→ **Working data**:
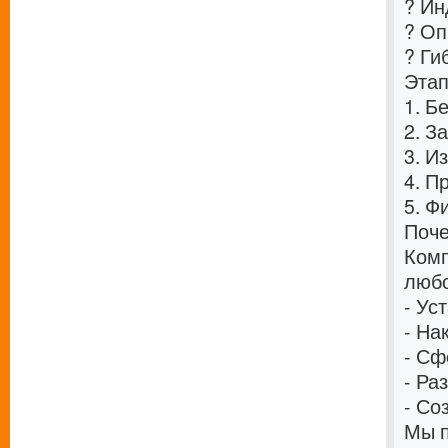
? Ин
? Оп
? Ги
Этап
1. Б
2. З
3. И
4. П
5. Ф
Поче
Комп
любо
- Ус
- На
- Сф
- Ра
- Со
Мы п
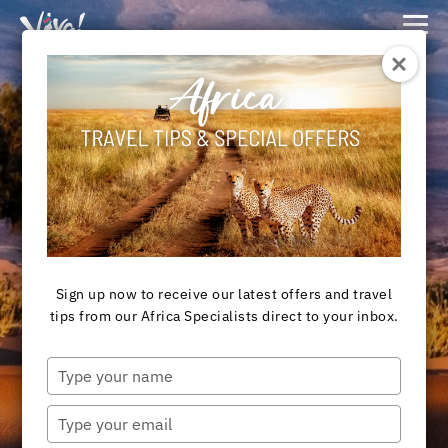
Viva
Expeditions
-
Viva
Expeditions
Destination
MOROCCO TOURS
Sign up now to receive our latest offers and travel
tips from our Africa Specialists direct to your inbox.
View Tours
Type
your
name
Type
your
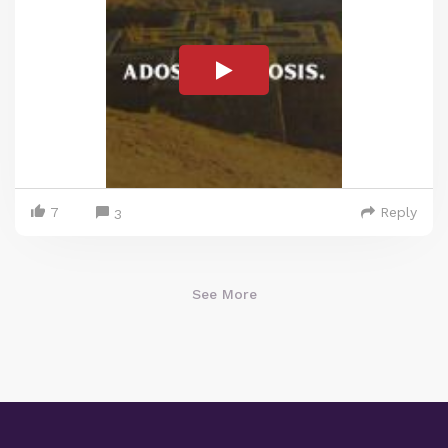
7
Reply
3
See More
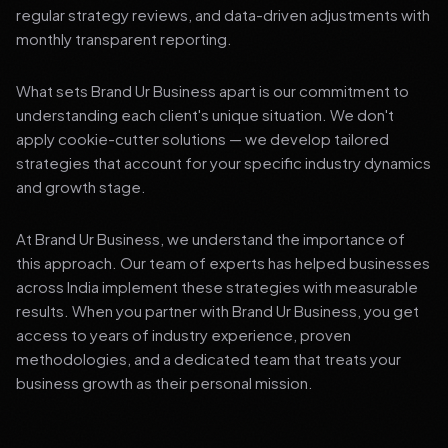
regular strategy reviews, and data-driven adjustments with
monthly transparent reporting.
What sets Brand Ur Business apart is our commitment to
understanding each client's unique situation. We don't
apply cookie-cutter solutions — we develop tailored
strategies that account for your specific industry dynamics
and growth stage.
At Brand Ur Business, we understand the importance of
this approach. Our team of experts has helped businesses
across India implement these strategies with measurable
results. When you partner with Brand Ur Business, you get
access to years of industry experience, proven
methodologies, and a dedicated team that treats your
business growth as their personal mission.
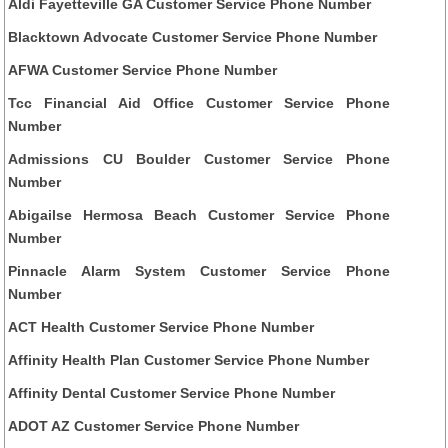
Aldi Fayetteville GA Customer Service Phone Number
Blacktown Advocate Customer Service Phone Number
AFWA Customer Service Phone Number
Tcc Financial Aid Office Customer Service Phone
Number
Admissions CU Boulder Customer Service Phone
Number
Abigailse Hermosa Beach Customer Service Phone
Number
Pinnacle Alarm System Customer Service Phone
Number
ACT Health Customer Service Phone Number
Affinity Health Plan Customer Service Phone Number
Affinity Dental Customer Service Phone Number
ADOT AZ Customer Service Phone Number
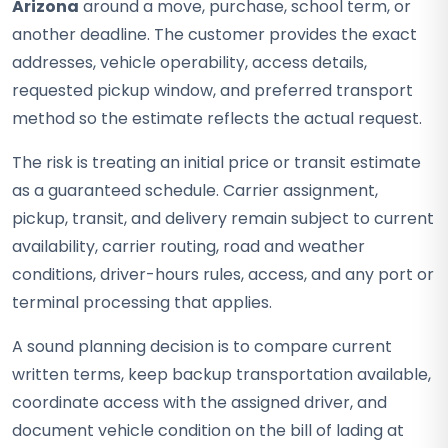
Arizona
around a move, purchase, school term, or
another deadline. The customer provides the exact
addresses, vehicle operability, access details,
requested pickup window, and preferred transport
method so the estimate reflects the actual request.
The risk is treating an initial price or transit estimate
as a guaranteed schedule. Carrier assignment,
pickup, transit, and delivery remain subject to current
availability, carrier routing, road and weather
conditions, driver-hours rules, access, and any port or
terminal processing that applies.
A sound planning decision is to compare current
written terms, keep backup transportation available,
coordinate access with the assigned driver, and
document vehicle condition on the bill of lading at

→ **Required action**: Copy out every line in the entries above that holds "your".

→ **Output for this task**:
tips from our Africa Specialists direct to your inbox.
your
your
strategies that account for your specific industry dynamics
methodologies, and a dedicated team that treats your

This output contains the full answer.